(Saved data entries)
-- Opening Marker --

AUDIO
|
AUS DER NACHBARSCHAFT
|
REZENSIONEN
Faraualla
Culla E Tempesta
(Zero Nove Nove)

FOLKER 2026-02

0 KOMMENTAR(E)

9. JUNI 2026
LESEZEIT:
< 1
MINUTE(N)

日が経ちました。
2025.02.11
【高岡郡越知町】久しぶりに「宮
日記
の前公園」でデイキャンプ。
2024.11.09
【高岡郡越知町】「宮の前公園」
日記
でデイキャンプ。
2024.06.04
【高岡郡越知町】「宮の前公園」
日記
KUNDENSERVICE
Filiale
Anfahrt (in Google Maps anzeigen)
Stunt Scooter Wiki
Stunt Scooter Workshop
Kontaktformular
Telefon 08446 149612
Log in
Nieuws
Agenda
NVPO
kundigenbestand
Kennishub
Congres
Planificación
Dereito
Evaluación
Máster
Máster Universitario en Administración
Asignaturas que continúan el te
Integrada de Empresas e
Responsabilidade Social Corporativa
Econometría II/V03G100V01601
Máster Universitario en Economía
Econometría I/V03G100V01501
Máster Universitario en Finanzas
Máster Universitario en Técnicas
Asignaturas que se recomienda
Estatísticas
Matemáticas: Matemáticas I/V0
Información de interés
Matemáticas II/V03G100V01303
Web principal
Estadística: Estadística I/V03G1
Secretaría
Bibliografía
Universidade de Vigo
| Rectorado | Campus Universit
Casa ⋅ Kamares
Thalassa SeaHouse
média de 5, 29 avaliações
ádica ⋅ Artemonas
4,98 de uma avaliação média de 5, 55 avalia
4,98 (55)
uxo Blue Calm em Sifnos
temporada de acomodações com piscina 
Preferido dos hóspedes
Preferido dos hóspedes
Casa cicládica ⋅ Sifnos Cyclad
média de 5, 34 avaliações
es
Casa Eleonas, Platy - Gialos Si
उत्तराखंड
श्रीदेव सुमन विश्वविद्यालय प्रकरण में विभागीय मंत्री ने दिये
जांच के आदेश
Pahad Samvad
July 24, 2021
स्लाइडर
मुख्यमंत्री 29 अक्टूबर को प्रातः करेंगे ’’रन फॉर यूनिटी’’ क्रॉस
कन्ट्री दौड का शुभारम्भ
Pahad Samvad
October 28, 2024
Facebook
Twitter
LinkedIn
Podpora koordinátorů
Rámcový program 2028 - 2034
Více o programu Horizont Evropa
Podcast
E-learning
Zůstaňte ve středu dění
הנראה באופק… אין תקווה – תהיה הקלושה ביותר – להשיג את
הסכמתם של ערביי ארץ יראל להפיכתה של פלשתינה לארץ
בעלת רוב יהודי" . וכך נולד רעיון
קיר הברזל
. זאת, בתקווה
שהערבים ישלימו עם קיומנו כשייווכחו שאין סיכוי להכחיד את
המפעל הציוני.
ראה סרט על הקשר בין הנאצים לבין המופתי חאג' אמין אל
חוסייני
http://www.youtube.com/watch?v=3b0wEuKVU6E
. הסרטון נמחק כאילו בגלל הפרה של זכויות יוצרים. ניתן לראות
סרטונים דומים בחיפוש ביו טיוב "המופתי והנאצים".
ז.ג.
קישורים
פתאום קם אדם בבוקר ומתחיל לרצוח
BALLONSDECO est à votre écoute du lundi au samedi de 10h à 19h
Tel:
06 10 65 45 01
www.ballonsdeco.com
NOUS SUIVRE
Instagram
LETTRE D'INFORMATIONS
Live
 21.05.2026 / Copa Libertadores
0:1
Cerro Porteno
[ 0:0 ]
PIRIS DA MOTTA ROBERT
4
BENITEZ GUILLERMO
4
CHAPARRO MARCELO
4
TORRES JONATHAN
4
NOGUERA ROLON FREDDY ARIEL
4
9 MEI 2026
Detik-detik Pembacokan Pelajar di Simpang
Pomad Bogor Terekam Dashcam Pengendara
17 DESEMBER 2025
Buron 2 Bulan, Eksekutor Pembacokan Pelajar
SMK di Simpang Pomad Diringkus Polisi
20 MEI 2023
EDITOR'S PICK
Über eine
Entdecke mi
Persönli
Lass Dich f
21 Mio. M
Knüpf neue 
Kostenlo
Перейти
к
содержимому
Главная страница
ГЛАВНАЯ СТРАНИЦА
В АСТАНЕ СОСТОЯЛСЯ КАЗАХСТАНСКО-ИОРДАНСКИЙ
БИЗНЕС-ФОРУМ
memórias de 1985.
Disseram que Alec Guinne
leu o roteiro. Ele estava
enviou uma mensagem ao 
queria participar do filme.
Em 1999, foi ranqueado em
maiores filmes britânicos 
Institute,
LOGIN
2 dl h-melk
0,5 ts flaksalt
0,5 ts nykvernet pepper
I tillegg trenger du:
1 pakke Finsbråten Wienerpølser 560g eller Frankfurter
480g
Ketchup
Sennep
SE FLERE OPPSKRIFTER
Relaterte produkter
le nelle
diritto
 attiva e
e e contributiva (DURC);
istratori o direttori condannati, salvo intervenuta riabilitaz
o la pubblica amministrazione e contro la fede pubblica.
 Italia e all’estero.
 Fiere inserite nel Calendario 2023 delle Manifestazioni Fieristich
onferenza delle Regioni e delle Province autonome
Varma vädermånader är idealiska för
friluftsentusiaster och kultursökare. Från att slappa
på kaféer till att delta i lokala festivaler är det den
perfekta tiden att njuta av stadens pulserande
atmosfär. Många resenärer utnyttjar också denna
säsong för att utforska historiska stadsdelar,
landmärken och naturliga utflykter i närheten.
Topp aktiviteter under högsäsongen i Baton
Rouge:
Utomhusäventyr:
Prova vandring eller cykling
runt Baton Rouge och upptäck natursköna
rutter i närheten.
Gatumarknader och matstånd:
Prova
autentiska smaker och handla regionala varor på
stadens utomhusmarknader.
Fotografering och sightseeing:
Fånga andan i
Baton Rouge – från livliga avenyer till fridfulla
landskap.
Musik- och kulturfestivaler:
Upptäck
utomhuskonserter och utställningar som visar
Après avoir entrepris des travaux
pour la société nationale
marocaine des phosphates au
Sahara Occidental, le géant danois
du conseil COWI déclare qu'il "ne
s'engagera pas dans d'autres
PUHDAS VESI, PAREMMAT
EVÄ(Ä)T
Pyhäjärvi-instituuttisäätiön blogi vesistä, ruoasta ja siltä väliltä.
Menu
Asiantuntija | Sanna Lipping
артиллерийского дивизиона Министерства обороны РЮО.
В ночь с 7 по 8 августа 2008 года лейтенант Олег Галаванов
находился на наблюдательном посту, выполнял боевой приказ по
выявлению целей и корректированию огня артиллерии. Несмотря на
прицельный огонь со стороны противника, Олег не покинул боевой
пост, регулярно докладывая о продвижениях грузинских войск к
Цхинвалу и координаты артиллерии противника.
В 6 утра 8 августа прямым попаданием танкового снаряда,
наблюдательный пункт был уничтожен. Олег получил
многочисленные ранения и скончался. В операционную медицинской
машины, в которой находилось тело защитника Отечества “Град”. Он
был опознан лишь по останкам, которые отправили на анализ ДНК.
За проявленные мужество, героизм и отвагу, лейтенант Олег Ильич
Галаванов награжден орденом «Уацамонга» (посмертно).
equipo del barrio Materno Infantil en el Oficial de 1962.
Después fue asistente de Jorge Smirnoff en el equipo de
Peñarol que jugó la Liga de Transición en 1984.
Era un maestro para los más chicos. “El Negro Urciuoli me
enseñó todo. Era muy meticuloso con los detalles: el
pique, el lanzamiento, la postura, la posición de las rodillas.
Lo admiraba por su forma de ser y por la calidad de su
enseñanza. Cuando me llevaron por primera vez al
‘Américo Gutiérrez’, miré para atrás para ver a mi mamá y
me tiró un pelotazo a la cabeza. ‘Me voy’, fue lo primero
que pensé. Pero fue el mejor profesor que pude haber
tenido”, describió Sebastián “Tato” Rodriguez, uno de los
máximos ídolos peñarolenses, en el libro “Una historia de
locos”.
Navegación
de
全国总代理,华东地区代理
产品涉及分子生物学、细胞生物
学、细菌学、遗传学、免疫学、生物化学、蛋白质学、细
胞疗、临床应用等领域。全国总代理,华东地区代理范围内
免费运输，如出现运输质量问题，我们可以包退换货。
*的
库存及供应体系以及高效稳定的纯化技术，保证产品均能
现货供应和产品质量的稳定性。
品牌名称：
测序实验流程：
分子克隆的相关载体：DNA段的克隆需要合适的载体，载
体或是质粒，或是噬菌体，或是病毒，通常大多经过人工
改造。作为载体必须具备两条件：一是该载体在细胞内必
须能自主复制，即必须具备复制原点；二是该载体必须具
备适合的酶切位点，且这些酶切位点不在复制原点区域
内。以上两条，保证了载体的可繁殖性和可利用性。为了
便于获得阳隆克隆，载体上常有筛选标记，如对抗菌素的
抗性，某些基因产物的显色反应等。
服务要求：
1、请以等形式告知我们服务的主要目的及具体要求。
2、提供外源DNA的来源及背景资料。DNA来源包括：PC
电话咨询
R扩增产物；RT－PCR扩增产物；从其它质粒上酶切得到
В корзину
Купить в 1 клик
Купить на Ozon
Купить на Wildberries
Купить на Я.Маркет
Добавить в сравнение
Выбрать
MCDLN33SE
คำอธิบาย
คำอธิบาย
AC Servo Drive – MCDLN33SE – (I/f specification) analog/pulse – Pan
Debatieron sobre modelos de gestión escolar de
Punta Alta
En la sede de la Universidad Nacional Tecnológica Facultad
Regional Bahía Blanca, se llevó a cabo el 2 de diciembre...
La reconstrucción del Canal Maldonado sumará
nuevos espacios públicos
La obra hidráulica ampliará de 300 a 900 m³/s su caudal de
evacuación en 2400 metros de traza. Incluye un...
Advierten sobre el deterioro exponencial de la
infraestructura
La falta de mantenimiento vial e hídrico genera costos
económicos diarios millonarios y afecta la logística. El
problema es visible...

-- Closing Marker --

> How to complete this task: Repeat exactly the lines above from the one with "Rodriguez, uno de los" up to and including the one with "En la sede de". No other line belongs in the reply.

> Result of the task:
tenido”, describió Sebastián “Tato” Rodriguez, uno de los
máximos ídolos peñarolenses, en el libro “Una historia de
locos”.
Navegación
de
全国总代理,华东地区代理
产品涉及分子生物学、细胞生物
学、细菌学、遗传学、免疫学、生物化学、蛋白质学、细
胞疗、临床应用等领域。全国总代理,华东地区代理范围内
免费运输，如出现运输质量问题，我们可以包退换货。
*的
库存及供应体系以及高效稳定的纯化技术，保证产品均能
现货供应和产品质量的稳定性。
品牌名称：
测序实验流程：
分子克隆的相关载体：DNA段的克隆需要合适的载体，载
体或是质粒，或是噬菌体，或是病毒，通常大多经过人工
改造。作为载体必须具备两条件：一是该载体在细胞内必
须能自主复制，即必须具备复制原点；二是该载体必须具
备适合的酶切位点，且这些酶切位点不在复制原点区域
内。以上两条，保证了载体的可繁殖性和可利用性。为了
便于获得阳隆克隆，载体上常有筛选标记，如对抗菌素的
抗性，某些基因产物的显色反应等。
服务要求：
1、请以等形式告知我们服务的主要目的及具体要求。
2、提供外源DNA的来源及背景资料。DNA来源包括：PC
电话咨询
R扩增产物；RT－PCR扩增产物；从其它质粒上酶切得到
В корзину
Купить в 1 клик
Купить на Ozon
Купить на Wildberries
Купить на Я.Маркет
Добавить в сравнение
Выбрать
MCDLN33SE
คำอธิบาย
คำอธิบาย
AC Servo Drive – MCDLN33SE – (I/f specification) analog/pulse – Pan
Debatieron sobre modelos de gestión escolar de
Punta Alta
En la sede de la Universidad Nacional Tecnológica Facultad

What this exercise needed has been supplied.